→ **Information supplied**
---*---
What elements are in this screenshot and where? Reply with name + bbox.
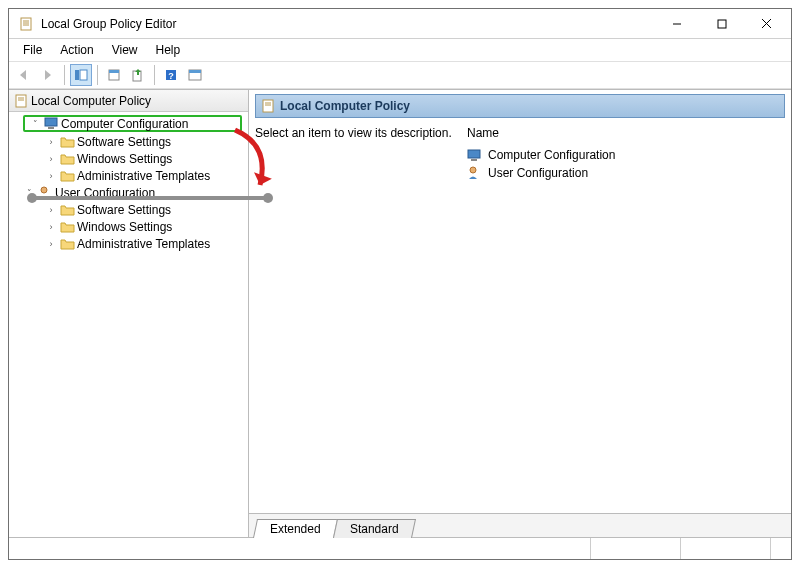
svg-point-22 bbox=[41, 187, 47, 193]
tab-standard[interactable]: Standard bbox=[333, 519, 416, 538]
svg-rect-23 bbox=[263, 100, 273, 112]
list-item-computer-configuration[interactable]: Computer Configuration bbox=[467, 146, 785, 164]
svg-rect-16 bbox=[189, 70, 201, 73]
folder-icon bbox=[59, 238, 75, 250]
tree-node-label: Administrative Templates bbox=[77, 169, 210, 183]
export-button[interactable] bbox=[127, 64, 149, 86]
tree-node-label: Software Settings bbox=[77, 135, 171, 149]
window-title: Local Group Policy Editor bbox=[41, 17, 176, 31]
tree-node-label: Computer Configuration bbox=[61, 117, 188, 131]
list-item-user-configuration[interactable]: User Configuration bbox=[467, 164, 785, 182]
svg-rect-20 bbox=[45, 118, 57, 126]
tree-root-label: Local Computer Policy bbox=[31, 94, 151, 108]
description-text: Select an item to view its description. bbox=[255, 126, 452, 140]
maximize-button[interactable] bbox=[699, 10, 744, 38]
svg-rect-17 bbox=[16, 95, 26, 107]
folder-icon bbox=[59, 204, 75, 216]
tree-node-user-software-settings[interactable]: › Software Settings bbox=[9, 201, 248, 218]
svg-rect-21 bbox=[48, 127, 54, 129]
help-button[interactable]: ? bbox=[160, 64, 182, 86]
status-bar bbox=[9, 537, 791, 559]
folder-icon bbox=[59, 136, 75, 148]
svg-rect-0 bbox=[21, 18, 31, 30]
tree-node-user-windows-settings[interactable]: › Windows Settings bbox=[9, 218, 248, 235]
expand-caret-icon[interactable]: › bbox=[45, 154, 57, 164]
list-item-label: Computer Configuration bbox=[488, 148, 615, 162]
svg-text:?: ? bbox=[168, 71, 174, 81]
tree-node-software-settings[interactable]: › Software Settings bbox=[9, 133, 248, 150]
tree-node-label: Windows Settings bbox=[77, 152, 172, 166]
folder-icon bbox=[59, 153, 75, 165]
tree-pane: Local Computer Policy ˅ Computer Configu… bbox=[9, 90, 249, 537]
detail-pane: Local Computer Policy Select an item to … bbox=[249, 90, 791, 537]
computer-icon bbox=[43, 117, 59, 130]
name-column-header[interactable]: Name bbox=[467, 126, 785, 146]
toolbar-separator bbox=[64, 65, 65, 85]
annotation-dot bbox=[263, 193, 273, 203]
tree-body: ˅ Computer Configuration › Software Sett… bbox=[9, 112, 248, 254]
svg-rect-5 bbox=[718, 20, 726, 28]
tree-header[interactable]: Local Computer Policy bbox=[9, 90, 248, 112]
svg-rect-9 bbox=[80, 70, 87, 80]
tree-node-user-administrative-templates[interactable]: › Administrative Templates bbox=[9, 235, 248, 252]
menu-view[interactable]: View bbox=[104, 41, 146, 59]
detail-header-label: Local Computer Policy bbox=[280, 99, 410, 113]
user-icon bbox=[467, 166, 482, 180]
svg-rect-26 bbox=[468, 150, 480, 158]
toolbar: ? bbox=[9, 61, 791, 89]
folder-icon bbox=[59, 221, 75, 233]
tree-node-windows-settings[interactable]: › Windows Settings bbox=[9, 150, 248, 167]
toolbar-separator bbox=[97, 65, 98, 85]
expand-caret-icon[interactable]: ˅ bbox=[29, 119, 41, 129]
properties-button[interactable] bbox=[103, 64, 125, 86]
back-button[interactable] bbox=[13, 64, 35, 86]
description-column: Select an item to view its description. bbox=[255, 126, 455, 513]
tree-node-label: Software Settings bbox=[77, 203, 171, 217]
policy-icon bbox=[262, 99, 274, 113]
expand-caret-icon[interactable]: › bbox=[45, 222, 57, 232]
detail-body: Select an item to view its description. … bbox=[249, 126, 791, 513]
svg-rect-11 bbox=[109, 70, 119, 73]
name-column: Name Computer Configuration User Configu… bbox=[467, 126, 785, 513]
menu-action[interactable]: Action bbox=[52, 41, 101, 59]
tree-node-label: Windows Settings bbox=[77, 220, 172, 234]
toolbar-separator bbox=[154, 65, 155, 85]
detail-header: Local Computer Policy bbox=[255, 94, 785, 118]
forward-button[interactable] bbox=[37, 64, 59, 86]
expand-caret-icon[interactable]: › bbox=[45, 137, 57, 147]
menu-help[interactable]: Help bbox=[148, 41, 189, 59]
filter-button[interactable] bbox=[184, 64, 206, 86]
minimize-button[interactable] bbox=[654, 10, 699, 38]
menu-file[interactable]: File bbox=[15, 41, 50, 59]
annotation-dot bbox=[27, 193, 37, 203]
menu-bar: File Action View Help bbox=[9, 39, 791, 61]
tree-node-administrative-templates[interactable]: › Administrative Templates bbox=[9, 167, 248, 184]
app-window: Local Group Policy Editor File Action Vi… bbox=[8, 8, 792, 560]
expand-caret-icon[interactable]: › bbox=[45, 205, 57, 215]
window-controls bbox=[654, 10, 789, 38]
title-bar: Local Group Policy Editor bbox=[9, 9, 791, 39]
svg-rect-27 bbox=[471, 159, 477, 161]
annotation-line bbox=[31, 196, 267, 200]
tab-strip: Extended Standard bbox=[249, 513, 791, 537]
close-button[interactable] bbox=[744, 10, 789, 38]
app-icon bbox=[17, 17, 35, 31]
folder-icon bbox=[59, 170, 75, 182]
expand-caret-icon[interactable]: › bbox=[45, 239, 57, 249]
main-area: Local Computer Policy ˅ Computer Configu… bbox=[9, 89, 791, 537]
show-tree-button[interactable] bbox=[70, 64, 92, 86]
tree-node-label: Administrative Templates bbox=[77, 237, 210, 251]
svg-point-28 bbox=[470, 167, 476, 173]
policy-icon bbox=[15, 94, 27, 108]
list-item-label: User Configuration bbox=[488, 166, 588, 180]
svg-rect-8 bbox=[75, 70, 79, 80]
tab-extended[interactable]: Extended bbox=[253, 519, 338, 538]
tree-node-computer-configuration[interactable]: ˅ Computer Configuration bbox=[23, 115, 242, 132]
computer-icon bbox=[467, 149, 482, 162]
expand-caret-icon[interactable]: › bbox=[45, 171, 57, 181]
---*---
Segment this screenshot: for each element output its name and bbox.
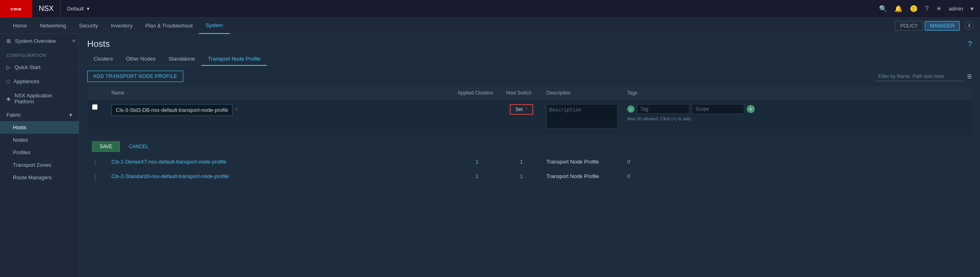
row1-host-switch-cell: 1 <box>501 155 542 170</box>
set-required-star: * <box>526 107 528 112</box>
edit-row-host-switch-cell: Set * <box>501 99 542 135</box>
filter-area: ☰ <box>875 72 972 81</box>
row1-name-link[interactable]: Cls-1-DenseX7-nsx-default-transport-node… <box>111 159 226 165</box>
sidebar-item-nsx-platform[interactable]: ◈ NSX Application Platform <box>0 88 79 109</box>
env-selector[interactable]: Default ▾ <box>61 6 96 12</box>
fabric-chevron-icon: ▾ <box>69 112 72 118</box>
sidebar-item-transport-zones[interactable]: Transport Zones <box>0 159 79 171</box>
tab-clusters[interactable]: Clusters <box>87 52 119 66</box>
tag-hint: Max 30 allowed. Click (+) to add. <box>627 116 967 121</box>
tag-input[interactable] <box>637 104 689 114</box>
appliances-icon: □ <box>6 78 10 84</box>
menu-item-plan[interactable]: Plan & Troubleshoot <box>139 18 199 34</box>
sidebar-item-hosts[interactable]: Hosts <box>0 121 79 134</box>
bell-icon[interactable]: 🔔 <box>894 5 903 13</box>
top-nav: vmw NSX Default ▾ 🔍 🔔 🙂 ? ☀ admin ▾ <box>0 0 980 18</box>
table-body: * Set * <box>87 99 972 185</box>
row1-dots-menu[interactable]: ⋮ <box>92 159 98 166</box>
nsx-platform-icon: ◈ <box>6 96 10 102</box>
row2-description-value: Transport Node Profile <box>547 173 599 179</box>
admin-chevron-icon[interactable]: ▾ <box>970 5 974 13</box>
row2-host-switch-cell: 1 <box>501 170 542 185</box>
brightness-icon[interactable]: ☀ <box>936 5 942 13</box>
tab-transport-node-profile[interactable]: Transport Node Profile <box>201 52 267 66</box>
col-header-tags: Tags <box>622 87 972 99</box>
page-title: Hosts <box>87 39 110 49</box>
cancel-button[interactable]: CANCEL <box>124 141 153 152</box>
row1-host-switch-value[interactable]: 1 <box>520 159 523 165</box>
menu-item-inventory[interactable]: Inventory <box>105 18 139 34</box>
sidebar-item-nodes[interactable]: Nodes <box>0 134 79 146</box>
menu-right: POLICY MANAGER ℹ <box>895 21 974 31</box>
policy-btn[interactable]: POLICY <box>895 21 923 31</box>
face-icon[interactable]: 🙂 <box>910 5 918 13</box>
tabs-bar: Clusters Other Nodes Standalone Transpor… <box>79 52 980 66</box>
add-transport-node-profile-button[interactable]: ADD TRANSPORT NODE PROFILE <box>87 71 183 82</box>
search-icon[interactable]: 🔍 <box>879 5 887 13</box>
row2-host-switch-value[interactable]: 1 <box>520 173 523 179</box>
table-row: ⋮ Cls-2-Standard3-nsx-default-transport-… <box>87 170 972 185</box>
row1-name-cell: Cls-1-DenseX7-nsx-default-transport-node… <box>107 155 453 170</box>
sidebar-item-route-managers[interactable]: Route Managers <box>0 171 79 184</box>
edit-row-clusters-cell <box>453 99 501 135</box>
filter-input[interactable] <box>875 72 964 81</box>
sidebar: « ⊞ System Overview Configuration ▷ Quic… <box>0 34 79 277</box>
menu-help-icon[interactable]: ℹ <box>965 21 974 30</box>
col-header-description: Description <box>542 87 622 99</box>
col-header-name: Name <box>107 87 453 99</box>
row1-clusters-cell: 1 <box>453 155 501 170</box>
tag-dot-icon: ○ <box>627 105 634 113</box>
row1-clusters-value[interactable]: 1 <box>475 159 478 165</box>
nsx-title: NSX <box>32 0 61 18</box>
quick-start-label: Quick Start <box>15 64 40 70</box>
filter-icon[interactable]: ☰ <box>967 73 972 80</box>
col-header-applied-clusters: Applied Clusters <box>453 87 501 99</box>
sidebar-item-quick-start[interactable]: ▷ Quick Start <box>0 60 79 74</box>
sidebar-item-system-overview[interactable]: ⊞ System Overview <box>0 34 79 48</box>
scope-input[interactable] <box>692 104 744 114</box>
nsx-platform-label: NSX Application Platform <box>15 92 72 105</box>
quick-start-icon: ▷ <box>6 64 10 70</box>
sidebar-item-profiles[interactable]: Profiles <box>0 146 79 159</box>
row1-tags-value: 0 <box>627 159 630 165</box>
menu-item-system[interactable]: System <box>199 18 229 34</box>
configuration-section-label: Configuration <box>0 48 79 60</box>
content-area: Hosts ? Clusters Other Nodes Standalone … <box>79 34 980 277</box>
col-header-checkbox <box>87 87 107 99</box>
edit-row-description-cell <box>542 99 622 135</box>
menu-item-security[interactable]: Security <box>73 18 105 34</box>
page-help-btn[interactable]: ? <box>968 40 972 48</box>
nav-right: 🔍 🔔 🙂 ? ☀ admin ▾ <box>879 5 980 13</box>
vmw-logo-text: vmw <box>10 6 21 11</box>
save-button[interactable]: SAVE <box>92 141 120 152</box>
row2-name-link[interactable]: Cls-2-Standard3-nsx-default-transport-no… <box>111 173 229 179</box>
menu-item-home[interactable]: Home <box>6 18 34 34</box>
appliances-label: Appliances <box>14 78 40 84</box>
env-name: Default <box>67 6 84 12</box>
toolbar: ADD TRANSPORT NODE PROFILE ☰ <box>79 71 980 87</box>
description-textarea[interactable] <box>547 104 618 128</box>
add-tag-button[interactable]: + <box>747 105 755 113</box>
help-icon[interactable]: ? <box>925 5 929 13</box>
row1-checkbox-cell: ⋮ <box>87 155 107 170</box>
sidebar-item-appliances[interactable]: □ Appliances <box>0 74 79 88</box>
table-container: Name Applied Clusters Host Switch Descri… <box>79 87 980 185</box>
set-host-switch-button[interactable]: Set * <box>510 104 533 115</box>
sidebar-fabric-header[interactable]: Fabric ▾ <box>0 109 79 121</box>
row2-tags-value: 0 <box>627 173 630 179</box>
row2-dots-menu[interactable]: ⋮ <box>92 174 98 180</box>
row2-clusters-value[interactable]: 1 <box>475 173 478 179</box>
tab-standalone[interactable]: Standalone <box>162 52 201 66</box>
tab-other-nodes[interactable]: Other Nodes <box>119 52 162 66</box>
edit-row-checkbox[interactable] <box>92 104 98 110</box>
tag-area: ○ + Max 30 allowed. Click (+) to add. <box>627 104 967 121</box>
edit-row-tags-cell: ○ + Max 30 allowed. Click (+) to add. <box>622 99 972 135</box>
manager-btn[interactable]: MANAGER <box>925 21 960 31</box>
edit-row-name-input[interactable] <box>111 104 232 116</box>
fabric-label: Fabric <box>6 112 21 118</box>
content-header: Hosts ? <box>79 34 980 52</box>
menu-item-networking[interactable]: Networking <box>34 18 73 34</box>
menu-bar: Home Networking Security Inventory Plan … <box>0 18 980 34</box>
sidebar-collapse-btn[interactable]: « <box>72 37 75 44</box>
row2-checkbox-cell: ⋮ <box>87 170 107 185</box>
---*---
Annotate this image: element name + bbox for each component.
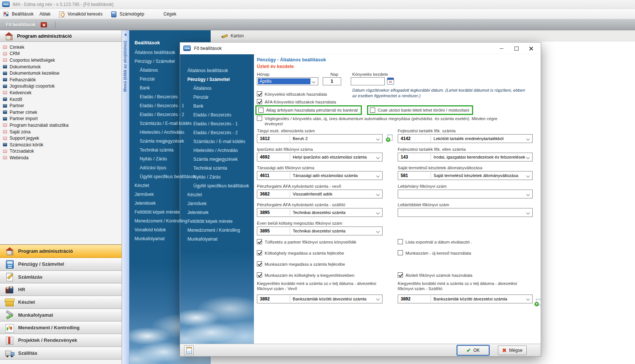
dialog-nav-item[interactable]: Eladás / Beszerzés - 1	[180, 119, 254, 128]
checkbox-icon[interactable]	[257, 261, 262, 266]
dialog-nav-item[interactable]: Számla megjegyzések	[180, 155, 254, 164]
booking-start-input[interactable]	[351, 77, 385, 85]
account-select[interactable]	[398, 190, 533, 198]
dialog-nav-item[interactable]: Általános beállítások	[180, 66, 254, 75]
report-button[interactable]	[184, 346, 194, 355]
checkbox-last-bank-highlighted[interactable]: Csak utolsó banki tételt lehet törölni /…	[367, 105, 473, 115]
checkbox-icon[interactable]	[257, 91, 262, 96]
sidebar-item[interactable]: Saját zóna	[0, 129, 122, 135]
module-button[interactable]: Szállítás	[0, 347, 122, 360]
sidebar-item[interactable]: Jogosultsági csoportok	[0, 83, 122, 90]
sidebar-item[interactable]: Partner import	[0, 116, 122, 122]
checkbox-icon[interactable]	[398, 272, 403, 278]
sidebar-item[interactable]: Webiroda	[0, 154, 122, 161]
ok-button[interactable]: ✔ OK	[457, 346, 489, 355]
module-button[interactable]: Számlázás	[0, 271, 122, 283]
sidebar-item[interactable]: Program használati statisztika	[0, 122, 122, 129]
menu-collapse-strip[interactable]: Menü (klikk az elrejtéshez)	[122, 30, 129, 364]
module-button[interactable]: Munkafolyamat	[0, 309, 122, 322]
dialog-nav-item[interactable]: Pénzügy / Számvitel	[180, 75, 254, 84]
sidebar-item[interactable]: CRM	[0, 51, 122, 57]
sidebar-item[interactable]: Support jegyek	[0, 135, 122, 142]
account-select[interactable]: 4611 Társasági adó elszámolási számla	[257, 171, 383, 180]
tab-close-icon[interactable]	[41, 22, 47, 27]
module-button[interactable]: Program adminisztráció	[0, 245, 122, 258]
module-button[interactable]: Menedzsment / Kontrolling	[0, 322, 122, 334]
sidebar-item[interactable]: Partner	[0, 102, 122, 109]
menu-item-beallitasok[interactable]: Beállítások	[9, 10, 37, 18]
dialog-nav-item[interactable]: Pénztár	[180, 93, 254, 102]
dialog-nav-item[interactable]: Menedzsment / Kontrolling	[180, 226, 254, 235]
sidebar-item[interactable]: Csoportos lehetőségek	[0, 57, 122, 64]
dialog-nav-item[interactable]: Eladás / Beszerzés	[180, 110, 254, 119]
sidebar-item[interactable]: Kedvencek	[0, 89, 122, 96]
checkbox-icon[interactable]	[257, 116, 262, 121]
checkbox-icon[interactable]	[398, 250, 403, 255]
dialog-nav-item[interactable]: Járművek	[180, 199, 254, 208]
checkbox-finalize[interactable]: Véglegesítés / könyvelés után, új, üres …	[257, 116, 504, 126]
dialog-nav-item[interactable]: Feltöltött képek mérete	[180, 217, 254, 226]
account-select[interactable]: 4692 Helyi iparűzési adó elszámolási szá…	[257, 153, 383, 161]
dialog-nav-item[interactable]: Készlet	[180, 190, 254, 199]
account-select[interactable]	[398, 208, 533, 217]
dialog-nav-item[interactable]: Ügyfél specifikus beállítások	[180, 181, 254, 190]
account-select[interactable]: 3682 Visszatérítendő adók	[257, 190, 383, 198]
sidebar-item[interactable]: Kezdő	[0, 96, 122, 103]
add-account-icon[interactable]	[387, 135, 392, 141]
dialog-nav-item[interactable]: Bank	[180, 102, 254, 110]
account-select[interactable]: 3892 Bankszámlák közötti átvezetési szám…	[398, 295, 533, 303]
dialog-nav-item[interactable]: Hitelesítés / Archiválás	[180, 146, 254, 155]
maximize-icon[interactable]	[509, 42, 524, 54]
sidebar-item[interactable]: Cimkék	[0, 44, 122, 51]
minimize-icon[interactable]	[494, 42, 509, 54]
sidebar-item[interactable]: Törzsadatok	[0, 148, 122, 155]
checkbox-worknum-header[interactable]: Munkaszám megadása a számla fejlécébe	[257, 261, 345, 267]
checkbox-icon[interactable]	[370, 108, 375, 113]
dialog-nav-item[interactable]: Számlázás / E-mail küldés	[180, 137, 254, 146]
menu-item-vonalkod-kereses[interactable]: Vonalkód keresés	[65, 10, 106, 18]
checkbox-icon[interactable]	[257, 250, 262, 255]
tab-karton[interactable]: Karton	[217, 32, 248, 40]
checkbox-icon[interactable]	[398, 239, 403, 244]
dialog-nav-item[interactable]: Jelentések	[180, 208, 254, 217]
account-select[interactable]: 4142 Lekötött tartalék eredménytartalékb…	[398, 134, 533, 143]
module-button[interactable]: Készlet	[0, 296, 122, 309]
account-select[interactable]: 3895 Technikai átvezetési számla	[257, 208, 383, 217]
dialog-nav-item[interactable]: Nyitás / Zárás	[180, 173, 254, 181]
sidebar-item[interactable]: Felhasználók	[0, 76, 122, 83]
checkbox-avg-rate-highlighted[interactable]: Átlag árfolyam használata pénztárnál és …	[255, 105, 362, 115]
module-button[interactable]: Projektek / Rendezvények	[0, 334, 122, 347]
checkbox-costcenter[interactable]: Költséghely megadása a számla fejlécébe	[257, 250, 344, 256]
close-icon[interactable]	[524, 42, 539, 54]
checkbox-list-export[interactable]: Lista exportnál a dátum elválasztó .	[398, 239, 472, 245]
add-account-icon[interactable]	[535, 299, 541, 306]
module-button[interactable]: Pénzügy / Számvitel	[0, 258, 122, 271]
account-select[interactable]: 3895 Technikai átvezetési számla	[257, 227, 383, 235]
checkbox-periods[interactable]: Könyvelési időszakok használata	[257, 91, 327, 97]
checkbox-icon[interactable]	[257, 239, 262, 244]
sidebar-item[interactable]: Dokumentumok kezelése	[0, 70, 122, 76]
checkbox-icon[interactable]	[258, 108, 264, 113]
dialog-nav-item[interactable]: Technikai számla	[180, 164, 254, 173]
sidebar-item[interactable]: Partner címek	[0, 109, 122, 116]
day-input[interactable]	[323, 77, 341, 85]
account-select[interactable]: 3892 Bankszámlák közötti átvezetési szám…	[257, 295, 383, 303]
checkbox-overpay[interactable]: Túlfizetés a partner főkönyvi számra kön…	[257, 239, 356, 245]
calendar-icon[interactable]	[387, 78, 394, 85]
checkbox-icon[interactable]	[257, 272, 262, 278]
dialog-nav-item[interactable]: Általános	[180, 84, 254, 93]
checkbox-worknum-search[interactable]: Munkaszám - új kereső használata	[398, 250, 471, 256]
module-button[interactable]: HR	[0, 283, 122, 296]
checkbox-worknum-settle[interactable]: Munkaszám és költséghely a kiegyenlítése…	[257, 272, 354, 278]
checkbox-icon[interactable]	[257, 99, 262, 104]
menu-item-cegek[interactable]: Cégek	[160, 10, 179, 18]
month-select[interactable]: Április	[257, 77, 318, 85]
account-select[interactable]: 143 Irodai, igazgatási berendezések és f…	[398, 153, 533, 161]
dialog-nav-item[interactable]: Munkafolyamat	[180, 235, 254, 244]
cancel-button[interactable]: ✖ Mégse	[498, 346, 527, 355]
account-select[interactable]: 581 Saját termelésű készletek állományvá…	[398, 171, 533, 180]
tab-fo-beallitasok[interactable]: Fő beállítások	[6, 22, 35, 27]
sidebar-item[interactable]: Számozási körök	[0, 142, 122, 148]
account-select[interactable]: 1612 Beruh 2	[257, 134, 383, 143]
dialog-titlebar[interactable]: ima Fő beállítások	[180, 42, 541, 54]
---*---
→ **Action item**
Which lines in the entries above contain "Windows"? Pull each of them out.

→ **Answer below**
tree-node-user-windows-settings[interactable]: › Windows Settings bbox=[9, 218, 248, 235]
tree-node-label: Windows Settings bbox=[77, 152, 172, 166]
tree-node-windows-settings[interactable]: › Windows Settings bbox=[9, 150, 248, 167]
tree-node-label: Windows Settings bbox=[77, 220, 172, 234]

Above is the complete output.